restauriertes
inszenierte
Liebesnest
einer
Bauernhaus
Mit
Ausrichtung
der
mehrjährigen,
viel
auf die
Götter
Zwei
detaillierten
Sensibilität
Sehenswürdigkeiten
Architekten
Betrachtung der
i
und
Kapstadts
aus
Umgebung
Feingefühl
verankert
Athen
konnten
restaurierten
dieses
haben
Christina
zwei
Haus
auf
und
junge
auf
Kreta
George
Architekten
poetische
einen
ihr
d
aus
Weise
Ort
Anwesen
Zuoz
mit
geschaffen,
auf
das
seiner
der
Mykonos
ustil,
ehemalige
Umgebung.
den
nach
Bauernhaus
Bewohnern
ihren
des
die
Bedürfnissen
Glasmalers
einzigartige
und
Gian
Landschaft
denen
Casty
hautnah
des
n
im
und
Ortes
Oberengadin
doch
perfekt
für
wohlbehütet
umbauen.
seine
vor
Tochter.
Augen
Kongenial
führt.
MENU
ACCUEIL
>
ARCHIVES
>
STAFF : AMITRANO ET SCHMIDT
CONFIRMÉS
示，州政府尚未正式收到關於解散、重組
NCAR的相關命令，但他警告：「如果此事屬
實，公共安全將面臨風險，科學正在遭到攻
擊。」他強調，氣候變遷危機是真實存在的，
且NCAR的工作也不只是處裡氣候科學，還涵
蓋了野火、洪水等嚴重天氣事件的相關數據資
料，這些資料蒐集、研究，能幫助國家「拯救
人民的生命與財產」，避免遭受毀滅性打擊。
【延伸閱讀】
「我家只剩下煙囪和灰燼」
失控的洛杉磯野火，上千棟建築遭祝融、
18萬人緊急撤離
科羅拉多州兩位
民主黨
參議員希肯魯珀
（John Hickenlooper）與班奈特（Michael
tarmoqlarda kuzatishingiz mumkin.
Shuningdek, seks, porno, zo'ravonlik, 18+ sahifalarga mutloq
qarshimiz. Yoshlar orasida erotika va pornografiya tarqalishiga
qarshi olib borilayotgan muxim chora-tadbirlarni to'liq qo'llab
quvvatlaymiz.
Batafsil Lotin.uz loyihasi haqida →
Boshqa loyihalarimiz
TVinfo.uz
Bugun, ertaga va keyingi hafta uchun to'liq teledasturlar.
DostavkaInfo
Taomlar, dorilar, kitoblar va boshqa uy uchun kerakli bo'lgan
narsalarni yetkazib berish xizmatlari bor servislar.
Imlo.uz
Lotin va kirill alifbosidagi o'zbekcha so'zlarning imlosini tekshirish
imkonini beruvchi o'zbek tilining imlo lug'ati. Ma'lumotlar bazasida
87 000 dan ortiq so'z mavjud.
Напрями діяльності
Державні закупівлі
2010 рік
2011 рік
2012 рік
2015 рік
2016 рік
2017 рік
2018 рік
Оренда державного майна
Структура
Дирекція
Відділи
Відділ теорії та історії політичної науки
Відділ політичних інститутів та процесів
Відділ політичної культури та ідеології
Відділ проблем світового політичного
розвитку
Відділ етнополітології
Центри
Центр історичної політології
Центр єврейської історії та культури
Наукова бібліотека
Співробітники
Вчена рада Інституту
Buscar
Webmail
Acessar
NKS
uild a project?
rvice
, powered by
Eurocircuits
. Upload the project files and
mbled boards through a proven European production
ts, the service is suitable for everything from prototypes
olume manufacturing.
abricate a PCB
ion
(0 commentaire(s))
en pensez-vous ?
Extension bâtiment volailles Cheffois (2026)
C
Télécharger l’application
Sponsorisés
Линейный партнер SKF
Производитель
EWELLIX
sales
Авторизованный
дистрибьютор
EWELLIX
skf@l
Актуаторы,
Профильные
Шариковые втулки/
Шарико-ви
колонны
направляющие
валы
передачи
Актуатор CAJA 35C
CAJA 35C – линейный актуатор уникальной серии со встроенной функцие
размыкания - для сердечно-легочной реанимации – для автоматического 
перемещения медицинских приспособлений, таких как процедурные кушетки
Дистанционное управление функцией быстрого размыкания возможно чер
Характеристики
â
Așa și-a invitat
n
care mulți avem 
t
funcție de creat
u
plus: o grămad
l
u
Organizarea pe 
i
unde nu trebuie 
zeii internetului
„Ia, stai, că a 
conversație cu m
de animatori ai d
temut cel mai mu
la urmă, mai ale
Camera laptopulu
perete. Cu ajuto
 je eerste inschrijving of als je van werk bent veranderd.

→ **What you need to do**
Please copy the whole of the material exactly as written.

→ **Response for this exercise**
restauriertes
inszenierte
Liebesnest
einer
Bauernhaus
Mit
Ausrichtung
der
mehrjährigen,
viel
auf die
Götter
Zwei
detaillierten
Sensibilität
Sehenswürdigkeiten
Architekten
Betrachtung der
i
und
Kapstadts
aus
Umgebung
Feingefühl
verankert
Athen
konnten
restaurierten
dieses
haben
Christina
zwei
Haus
auf
und
junge
auf
Kreta
George
Architekten
poetische
einen
ihr
d
aus
Weise
Ort
Anwesen
Zuoz
mit
geschaffen,
auf
das
seiner
der
Mykonos
ustil,
ehemalige
Umgebung.
den
nach
Bauernhaus
Bewohnern
ihren
des
die
Bedürfnissen
Glasmalers
einzigartige
und
Gian
Landschaft
denen
Casty
hautnah
des
n
im
und
Ortes
Oberengadin
doch
perfekt
für
wohlbehütet
umbauen.
seine
vor
Tochter.
Augen
Kongenial
führt.
MENU
ACCUEIL
>
ARCHIVES
>
STAFF : AMITRANO ET SCHMIDT
CONFIRMÉS
示，州政府尚未正式收到關於解散、重組
NCAR的相關命令，但他警告：「如果此事屬
實，公共安全將面臨風險，科學正在遭到攻
擊。」他強調，氣候變遷危機是真實存在的，
且NCAR的工作也不只是處裡氣候科學，還涵
蓋了野火、洪水等嚴重天氣事件的相關數據資
料，這些資料蒐集、研究，能幫助國家「拯救
人民的生命與財產」，避免遭受毀滅性打擊。
【延伸閱讀】
「我家只剩下煙囪和灰燼」
失控的洛杉磯野火，上千棟建築遭祝融、
18萬人緊急撤離
科羅拉多州兩位
民主黨
參議員希肯魯珀
（John Hickenlooper）與班奈特（Michael
tarmoqlarda kuzatishingiz mumkin.
Shuningdek, seks, porno, zo'ravonlik, 18+ sahifalarga mutloq
qarshimiz. Yoshlar orasida erotika va pornografiya tarqalishiga
qarshi olib borilayotgan muxim chora-tadbirlarni to'liq qo'llab
quvvatlaymiz.
Batafsil Lotin.uz loyihasi haqida →
Boshqa loyihalarimiz
TVinfo.uz
Bugun, ertaga va keyingi hafta uchun to'liq teledasturlar.
DostavkaInfo
Taomlar, dorilar, kitoblar va boshqa uy uchun kerakli bo'lgan
narsalarni yetkazib berish xizmatlari bor servislar.
Imlo.uz
Lotin va kirill alifbosidagi o'zbekcha so'zlarning imlosini tekshirish
imkonini beruvchi o'zbek tilining imlo lug'ati. Ma'lumotlar bazasida
87 000 dan ortiq so'z mavjud.
Напрями діяльності
Державні закупівлі
2010 рік
2011 рік
2012 рік
2015 рік
2016 рік
2017 рік
2018 рік
Оренда державного майна
Структура
Дирекція
Відділи
Відділ теорії та історії політичної науки
Відділ політичних інститутів та процесів
Відділ політичної культури та ідеології
Відділ проблем світового політичного
розвитку
Відділ етнополітології
Центри
Центр історичної політології
Центр єврейської історії та культури
Наукова бібліотека
Співробітники
Вчена рада Інституту
Buscar
Webmail
Acessar
NKS
uild a project?
rvice
, powered by
Eurocircuits
. Upload the project files and
mbled boards through a proven European production
ts, the service is suitable for everything from prototypes
olume manufacturing.
abricate a PCB
ion
(0 commentaire(s))
en pensez-vous ?
Extension bâtiment volailles Cheffois (2026)
C
Télécharger l’application
Sponsorisés
Линейный партнер SKF
Производитель
EWELLIX
sales
Авторизованный
дистрибьютор
EWELLIX
skf@l
Актуаторы,
Профильные
Шариковые втулки/
Шарико-ви
колонны
направляющие
валы
передачи
Актуатор CAJA 35C
CAJA 35C – линейный актуатор уникальной серии со встроенной функцие
размыкания - для сердечно-легочной реанимации – для автоматического 
перемещения медицинских приспособлений, таких как процедурные кушетки
Дистанционное управление функцией быстрого размыкания возможно чер
Характеристики
â
Așa și-a invitat
n
care mulți avem 
t
funcție de creat
u
plus: o grămad
l
u
Organizarea pe 
i
unde nu trebuie 
zeii internetului
„Ia, stai, că a 
conversație cu m
de animatori ai d
temut cel mai mu
la urmă, mai ale
Camera laptopulu
perete. Cu ajuto
 je eerste inschrijving of als je van werk bent veranderd.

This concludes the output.